Già si rinvennero 49 morti e si continuano i lavori di dissotterramento e trascrizione di slitte di cadaveri, sotto la continua, oculata direzione dei suddetti funzionari, non che della continua assistenza del segretario comunale Isaja Giovanni, del pretore di Sampeyre.
“Io non so se più merito sentito e cordiale elogio, abnegazione e coraggio, o per loro umanità e filantropia; i loro dipendenti gareggiano in operosità e in questa rifrangenza ed in questo estremo limite d’Italia degna patria, esimi funzionari e degni soldati ed imitatori del prode Iddio ci conservi”.
La valanga di Deveys
Deveys è una piccola borgata, situata a quota 1035 metri di altezza, del comune di Exilles in (Alta Val di Susa), provincia di Torino. Nel 1885 si presentava come un piccolo paesello, di circa 700 anime, con piccole case sparse. Il nome Deveis (o meglio Deveys) deriva dal latino defensum (divieto), ricorda proprio la proibizione del taglio dei boschi, appunto come protezione naturale dagli eventi valanghivi, come quello del terribile 18 gennaio 1885.
Dai documenti storici analizzati si racconta che in vista del tempo pessimo, i più vecchi e i più assennati avevano consigliato i terrazzani di radunarsi nel centro del paese. E fu proprio il centro quello che fu investito dalla frana.
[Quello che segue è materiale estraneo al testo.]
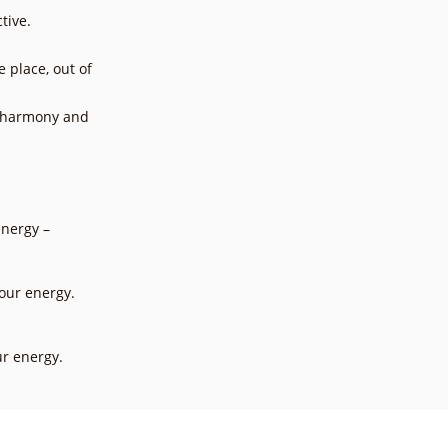
tive.
e place, out of
, harmony and
energy –
our energy.
ur energy.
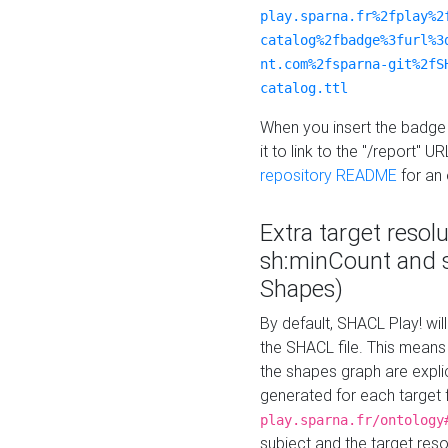
play.sparna.fr%2fplay%2
catalog%2fbadge%3furl%3
nt.com%2fsparna-git%2fS
catalog.ttl
When you insert the badge 
it to link to the "/report" U
repository README
for an
Extra target resol
sh:minCount and
Shapes)
By default, SHACL Play! wil
the SHACL file. This means 
the shapes graph are explici
generated for each target 
play.sparna.fr/ontology
subject and the target res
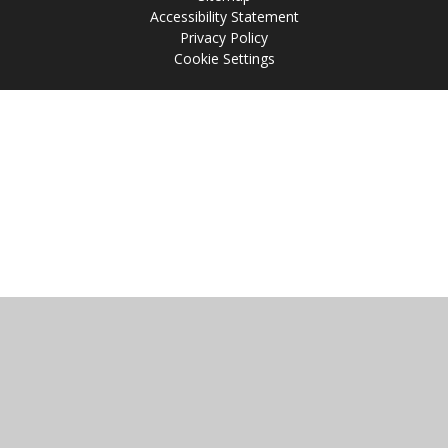
Accessibility Statement
Privacy Policy
Cookie Settings
Cookie Policy
This site uses cookies to store information on your computer.
Click
here for more information
Accept All
Manage Cookies
Deny All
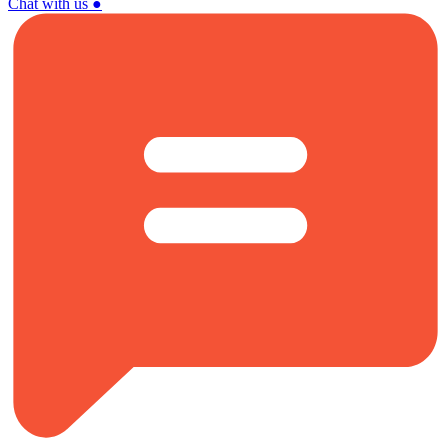
Chat with us
●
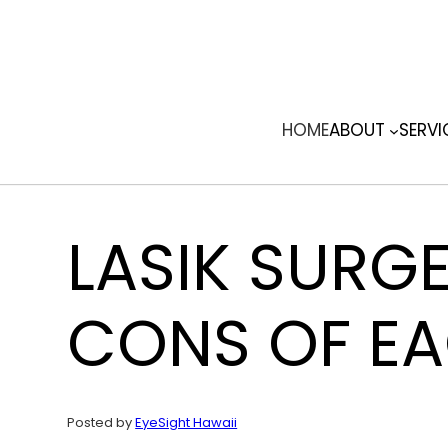
Skip
to
content
HOME
ABOUT
SERVI
LASIK SURG
CONS OF E
Posted by
EyeSight Hawaii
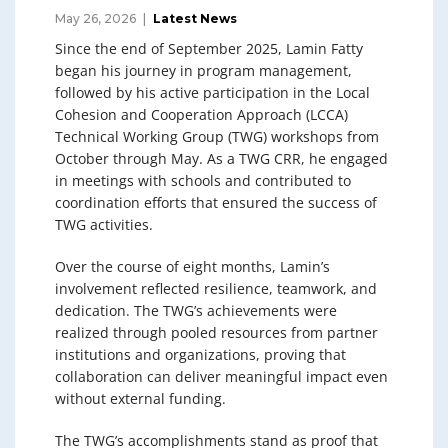
May 26, 2026
Latest News
Since the end of September 2025, Lamin Fatty
began his journey in program management,
followed by his active participation in the Local
Cohesion and Cooperation Approach (LCCA)
Technical Working Group (TWG) workshops from
October through May. As a TWG CRR, he engaged
in meetings with schools and contributed to
coordination efforts that ensured the success of
TWG activities.
Over the course of eight months, Lamin’s
involvement reflected resilience, teamwork, and
dedication. The TWG’s achievements were
realized through pooled resources from partner
institutions and organizations, proving that
collaboration can deliver meaningful impact even
without external funding.
The TWG’s accomplishments stand as proof that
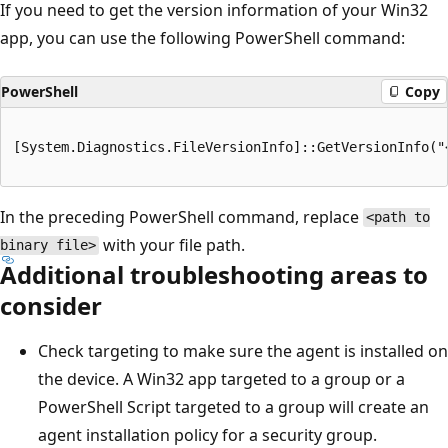
If you need to get the version information of your Win32
app, you can use the following PowerShell command:
PowerShell
Copy
[System.Diagnostics.FileVersionInfo]::GetVersionInfo("
In the preceding PowerShell command, replace
<path to
with your file path.
binary file>
Additional troubleshooting areas to
consider
Check targeting to make sure the agent is installed on
the device. A Win32 app targeted to a group or a
PowerShell Script targeted to a group will create an
agent installation policy for a security group.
La probabile scelta del luogo sicuro era dovuta ai percorsi periodici dell’evento valanghivo, ma da altri episodi simili si deduce che le valanghe non sempre percorrono la stessa strada.
In data 18 gennaio 1885, alle ore 11:00 circa, una valanga di dimensioni estreme si staccò da pendio nord-ovest del Monte Chabriere (2400 m) e, con una traiettoria di 2500 metri, precipitò su 13 case coinvolgendo 62 persone, 36 delle quali morirono. La disgrazia fu così immane che i poveri valligiani superstiti furono disperati, soprattutto nell’impossibilità di chiamare soccorsi a causa del maltempo e allora dovettero far fronte a questa immensa sciagura con le proprie forze e con ogni mezzo di circostanza. Solo all’indomani (19 gennaio 1885), grazie allo schiarir del cielo, si poterono avvisare le autorità locali che prontamente si organizzarono a prestar soccorso ai poveri valligiani scampati dalla terribile catastrofe. I primi ad arrivare sul luogo del disastro furono agenti della ferrovia, i Carabinieri di Exilles, il presidio militare del forte di Exilles e moltissimi volenterosi abitanti di Exilles e Disalberando, con i rispettivi sindaci e consiglieri. Quando arrivarono sul luogo del disastro videro uno spettacolo straziante. Non si distinguono più le case se non per gli scavi che sono fatti per estrarre le vittime.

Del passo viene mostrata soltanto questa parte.